Central Bank Chief Jerome Powell has made it clear that the Fed will keep its massive bond buying program and lending rates low until data reflects lasting improvement in employment in all economic strata.
But the recent spike in inflation in the world’s largest economy is stepping up pressure on policymakers to start withdrawing stimulus packages.
Clues as to whether central bankers will fold can be seen next week when the Federal Open Markets Committee (FOMC) that sets the Fed’s policy holds its two-day policy meeting.
“No good deed goes unpunished and it does with the rapid reopening of the economy,” economist Joel Naroff said in an analysis.
“The upside is that growth is soaring. The downside is that consumer inflation is rising and labor issues are putting pressure on businesses.”
– Focus on trades –
With widespread vaccinations in recent months and massive government aid, the US economy has come back in force from the Covid-19 crisis as businesses rushed to reopen.
But the process has been bumpy and other countries have not kept pace, creating a shortage of supplies and workers.
This in turn sent prices soaring, with the Consumer Price Index hitting a 13-year high of 5% in May compared to the same month in 2020.
While Fed officials have repeatedly assured that the increase was mainly due to temporary problems – used car prices alone are the bulk of the rise – some financial market participants have started to rise. sound the alarm, just like Republicans opposed to President Joe Biden. spending plans.
“We should all be very worried,” Republican Senator Pat Toomey tweeted last week.
“It is high time the Fed started the process of normalizing its monetary policy.”
Omari Swinton, chairman of Howard University’s economics department, said companies struggling to fill vacancies when they reopen or compete with the $ 1,000 signing bonus offered by the major employer American Amazon, wage and price inflation are legitimate concerns.
But the “systemic” problem of the labor shortage is the most important target of the Fed’s policy deliberations, he said, especially if the labor pool permanently shrinks to. the aftermath of the pandemic.
“Nobody knows whether people will go back to work or not,” Swinton told AFP. “So their goal of making sure the job recovery is strong is more important than inflation.”
This has been Powell’s position: to minimize inflationary fears while emphasizing the importance of allowing the economy to grow fast enough that even low-wage workers can find jobs.
– New forecasts –
While the official unemployment rate fell to 5.8% in May, unemployment among black Americans remains much higher at 9.1%, and more than seven million jobs lost during the pandemic have yet to be restored.
âThe labor market recovery since the end of last year has been strong, but it remains far from widespread and inclusive,â said Kathy Bostjancic of Oxford Economics.

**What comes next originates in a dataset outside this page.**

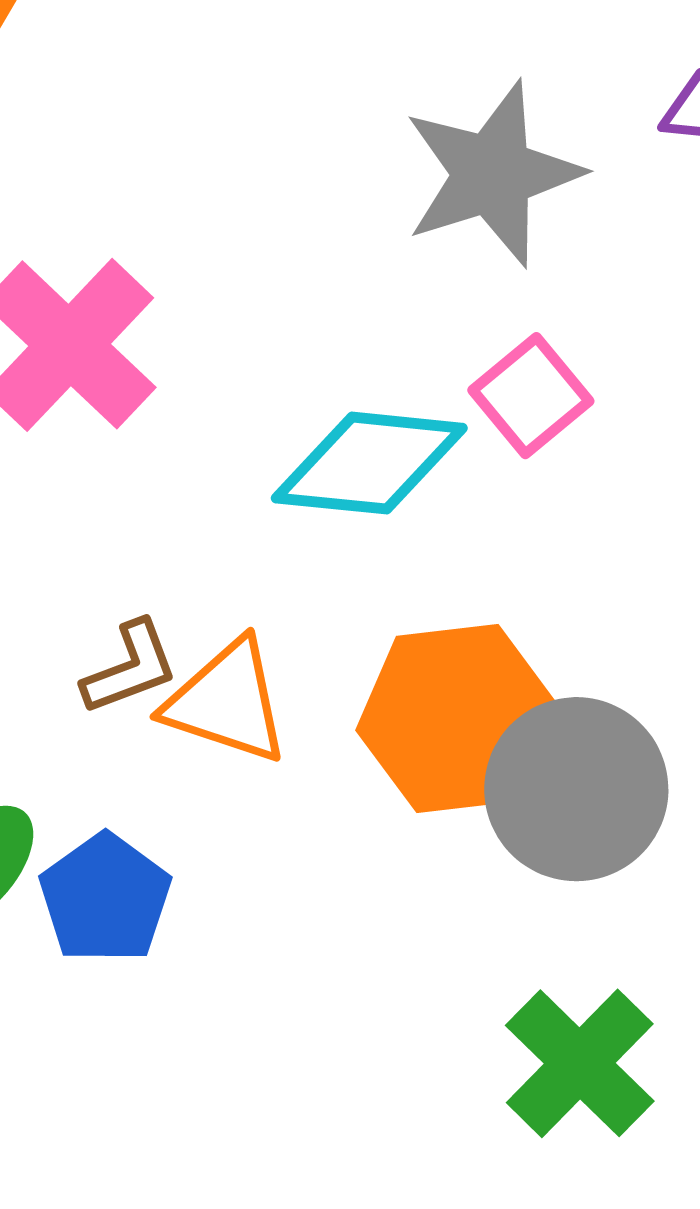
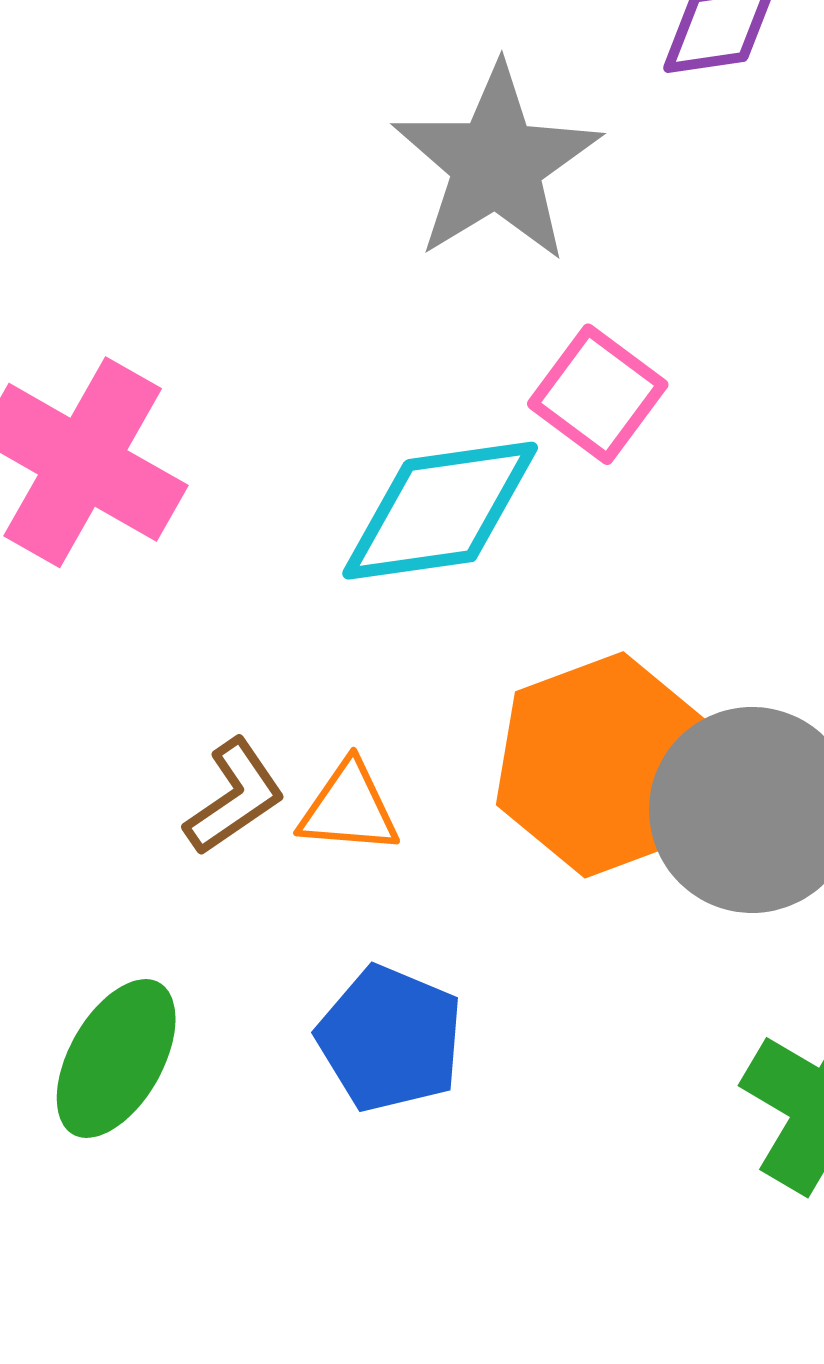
orange triangle: (227, 702) -> (349, 808), size x0.7
blue pentagon: (105, 898) -> (390, 1039), moved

Even if Fed policy remains unchanged, Powell could reassure the world that the central bank will be vigilant in the face of inflation, and he could signal that they are “talking about talking” about the right time to start slowing down purchases of assets, which pumped out cash. in the economy throughout the crisis.

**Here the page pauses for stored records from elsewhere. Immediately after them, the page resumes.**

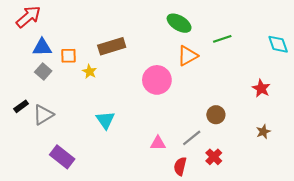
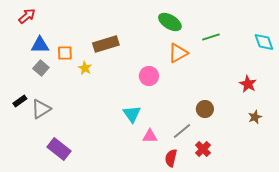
red arrow: (28, 17) -> (27, 16), size x0.7
pink circle: (157, 80) -> (149, 76), size x0.7
cyan triangle: (105, 120) -> (132, 114), moved
brown star: (263, 132) -> (255, 117), moved

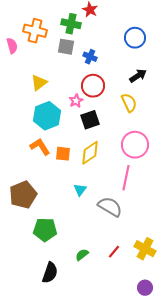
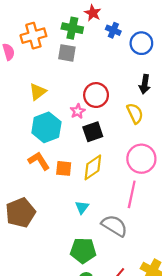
orange cross: (35, 31) -> (33, 36), turned -30
blue cross: (90, 57) -> (113, 30), moved
black arrow: (138, 76) -> (145, 84), turned 132
green pentagon: (45, 230) -> (83, 250), moved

Many economists expect Powell to give clearer guidance on cutback plans in August at an annual central bank conference in Jackson Hole, Wyoming.
At that meeting, the FOMC will also release the latest quarterly forecasts from the 17 committee members, which are expected to reflect the improving economic outlook and show a median projection of an interest rate hike in 2023.
In the latest Summary of Economic Projections (SEP) for March, no increase in the benchmark borrowing rate was expected until 2023.